Octavia se encogió de hombros.
—Me imagino que eran lo bastante buenas para papá y mamá.
«Cuando seguían vivos».
Lars y ella eran los únicos supervivientes de su familia. Todos los colonos habían perdido a algún amigo o pariente. Domesticar un nuevo mundo poco cooperativo era peligroso, raras veces recompensaba el esfuerzo; siempre a punto para la tragedia.
Pero la gente de aquí aún perseguía sus sueños. Estos agotados colonos habían abandonado el ceñido cerco de la Confederación por la tierra prometida de Bhekar Ro cuarenta años atrás. Buscaron independencia y un nuevo comienzo, alejados de la confusión y las constantes guerras civiles entre los mundos interiores de la Confederación.
Los colonos originales no quisieron nada más excepto paz y libertad. Habían comenzado de forma algo idealista, estableciendo una ciudad central con recursos para que todos los habitantes los compartieran, denominándola Refugio Libre y dividiendo las tierras de cultivo equitativamente entre los trabajadores más corpulentos. Pero el idealismo se desvaneció a medida que los colonos sobrellevaban nuevas adversidades sobre un planeta que no llegó a cumplir sus expectativas.

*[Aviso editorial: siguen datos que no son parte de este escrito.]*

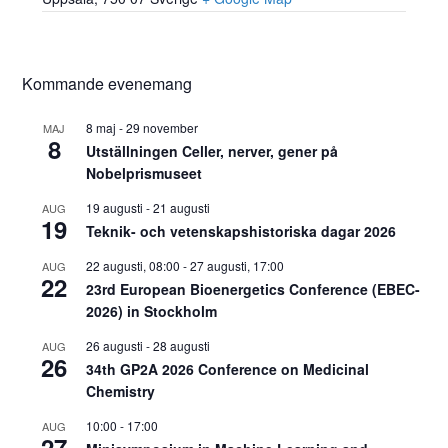
Kommande evenemang
8 maj
-
29 november
MAJ
8
Utställningen Celler, nerver, gener på
Nobelprismuseet
19 augusti
-
21 augusti
AUG
19
Teknik- och vetenskapshistoriska dagar 2026
22 augusti, 08:00
-
27 augusti, 17:00
AUG
22
23rd European Bioenergetics Conference (EBEC-
2026) in Stockholm
26 augusti
-
28 augusti
AUG
26
34th GP2A 2026 Conference on Medicinal
Chemistry
10:00
-
17:00
AUG
27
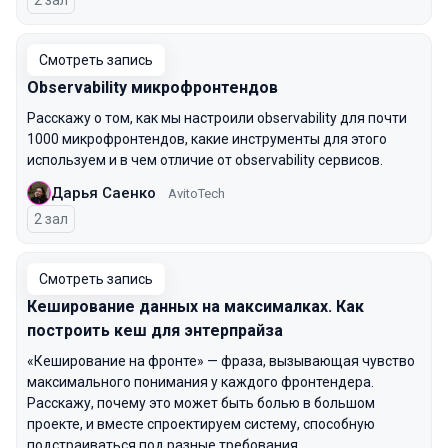
2 зал
Смотреть запись
Observability микрофронтендов
Расскажу о том, как мы настроили observability для почти
1000 микрофронтендов, какие инструменты для этого
используем и в чем отличие от observability сервисов.
Дарья Саенко
AvitoTech
2 зал
Смотреть запись
Кеширование данных на максималках. Как
построить кеш для энтерпрайза
«Кеширование на фронте» — фраза, вызывающая чувство
максимального понимания у каждого фронтендера.
Расскажу, почему это может быть болью в большом
проекте, и вместе спроектируем систему, способную
подстраиваться под разные требования.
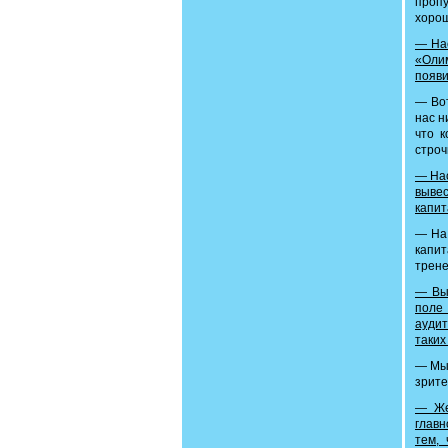
пропу
хорош
— Нас
«Олим
появи
— Вот
нас н
что к
строч
— Нас
вывес
капи
— На 
капит
трене
— Вы 
поле
аудит
таких
— Мы 
зрите
— Же
главн
тем, 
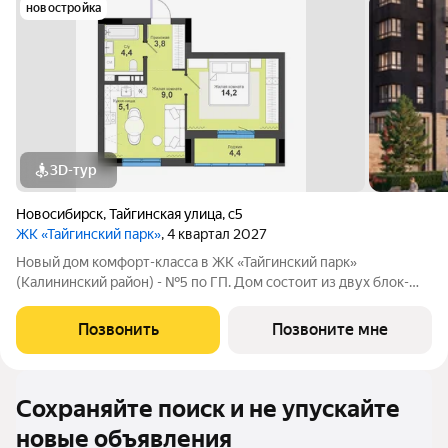
новостройка
3D-тур
Новосибирск
,
Тайгинская улица
,
с5
ЖК «Тайгинский парк»
, 4 квартал 2027
Новый дом комфорт-класса в ЖК «Тайгинский парк»
(Калининский район) - №5 по ГП. Дом состоит из двух блок-
секций переменной этажности (16 и 9 этажей). На первом
этаже расположено коммерческое помещение. Фасад дома
Позвонить
Позвоните мне
продолжает архитектуру ЖК с
Сохраняйте поиск и не упускайте
новые объявления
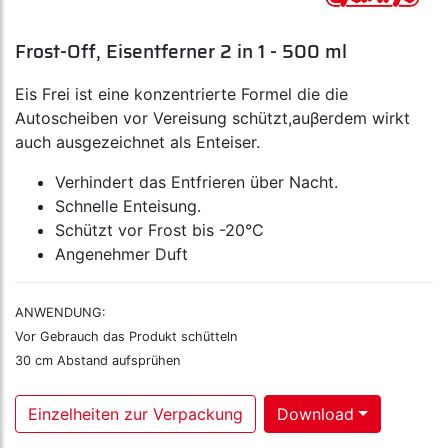
Frost-Off, Eisentferner 2 in 1 - 500 ml
Eis Frei ist eine konzentrierte Formel die die
Autoscheiben vor Vereisung schützt,auβerdem wirkt
auch ausgezeichnet als Enteiser.
Verhindert das Entfrieren über Nacht.
Schnelle Enteisung.
Schützt vor Frost bis -20°C
Angenehmer Duft
ANWENDUNG:
Vor Gebrauch das Produkt schütteln
30 cm Abstand aufsprühen
Einzelheiten zur Verpackung
Download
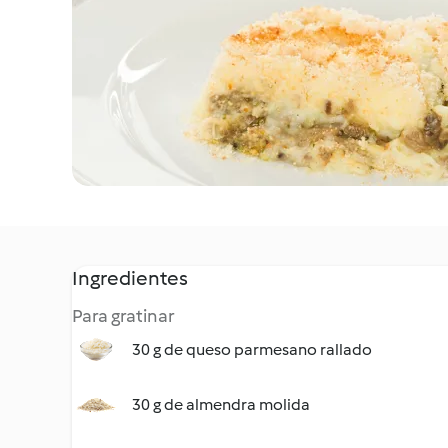
Ingredientes
Para gratinar
30 g de queso parmesano rallado
30 g de almendra molida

Sin embargo, nadie de entre los colonos sugirió regresar… especialmente ni Octavia ni Lars Bren.
Las luces de Refugio Libre centellearon como un cálido paraíso acogedor mientras la robo-cosechadora se aproximaba. En la distancia Octavia ya podía oír la sirena de advertencia próxima a la vieja torreta de misiles en la plaza de la ciudad, avisando a los colonos de que debían encontrar cobijo. Todos ellos, al menos los que aún mantenían el sentido común, ya se habrían refugiado en sus hogares prefabricados para resguardarse de la tormenta.
Dejaron atrás las residencias más periféricas y los campos, cruzaron canales de irrigación y alcanzaron el perímetro de la ciudad, que estaba trazada en forma de octágono. Un perímetro de alambradas rodeaba el asentamiento, pero las puertas hacia las calles principales nunca se habían cerrado.

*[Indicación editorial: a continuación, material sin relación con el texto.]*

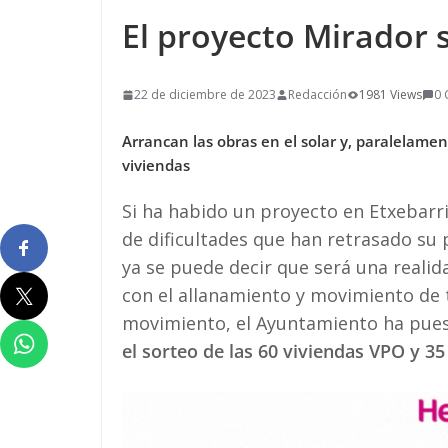
El proyecto Mirador
22 de diciembre de 2023
Redacción
1981 Views
0
Arrancan las obras en el solar y, paralelamen
viviendas
Si ha habido un proyecto en Etxebarr
de dificultades que han retrasado su 
ya se puede decir que será una reali
con el allanamiento y movimiento de t
movimiento, el Ayuntamiento ha pue
el sorteo de las 60 viviendas VPO y 35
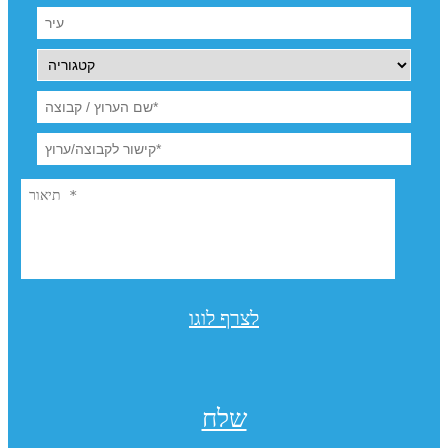
לצרף לוגו
שלח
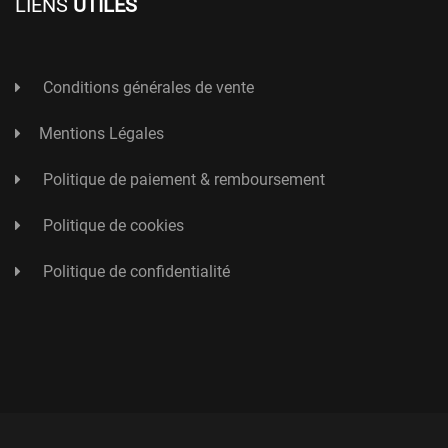
LIENS
UTILES
Conditions générales de vente
Mentions Légales
Politique de paiement & remboursement
Politique de cookies
Politique de confidentialité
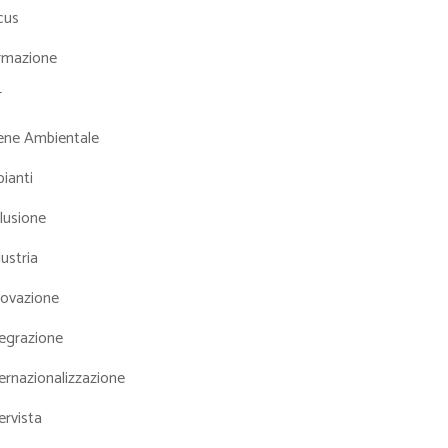
cus
rmazione
T
iene Ambientale
ianti
lusione
ustria
novazione
tegrazione
ernazionalizzazione
ervista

Una explosión de trueno rugió tan cerca que la robo-cosechadora traqueteó. Lars apretó los dientes y siguió adelante. Octavia recordó cómo se sentaba en las rodillas de su padre durante su niñez en noches como ésta, lo segura que la hacía sentirse…
Sus abuelos habían envejecido con rapidez debido a los rigores de la vida en este lugar y gozaban de la dudosa distinción de ser los primeros en ser enterrados en el siempre creciente cementerio a las afueras del perímetro octogonal de Refugio Libre. Para entonces, no mucho después de que Octavia cumpliera los quince, la plaga de esporas ya había actuado.
Las escasas cosechas de trigo tritical mutado habían sido afligidas por un tizne oscuro en algunos de sus granos. Ya que la comida no abundaba, la madre de Octavia dejó el trigo mohoso para ella y su marido, alimentando a sus hijos con el pan no contaminado. Los exiguos alimentos habían parecido como cualquier otro: duros e insípidos, pero lo bastante nutritivos para mantenerles vivos.
Octavia rememoró esa última noche con claridad. Había estado sufriendo de una de sus ocasionales migrañas y de un disparatado presentimiento. Su madre le había obligado a irse a la cama más temprano, donde había tenido terribles pesadillas.
A la mañana siguiente había despertado en una casa demasiado tranquila para descubrir a sus padres muertos en su cama. Bajo las húmedas sábanas retorcidas por su agonía final, los cuerpos eran una estremecedora y rezumante masa de erupciones fungosas, rodeados de estallidos de esporas que desintegraban la carne con rapidez…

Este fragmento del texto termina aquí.